_SOURCE MATERIAL_
######

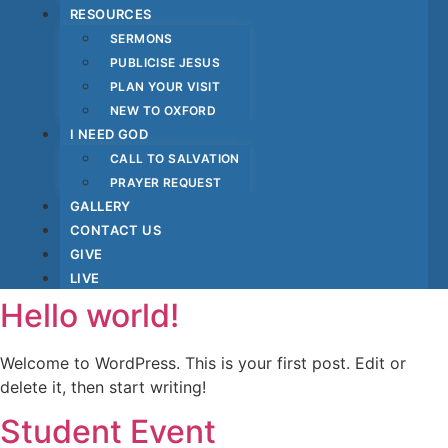
RESOURCES
SERMONS
PUBLICISE JESUS
PLAN YOUR VISIT
NEW TO OXFORD
I NEED GOD
CALL TO SALVATION
PRAYER REQUEST
GALLERY
CONTACT US
GIVE
LIVE
Hello world!
Welcome to WordPress. This is your first post. Edit or
delete it, then start writing!
Student Event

######

_YOUR ASSIGNMENT_
Reproduce the records exactly, images excluded.

_ANSWER SPACE_
RESOURCES
SERMONS
PUBLICISE JESUS
PLAN YOUR VISIT
NEW TO OXFORD
I NEED GOD
CALL TO SALVATION
PRAYER REQUEST
GALLERY
CONTACT US
GIVE
LIVE
Hello world!
Welcome to WordPress. This is your first post. Edit or
delete it, then start writing!
Student Event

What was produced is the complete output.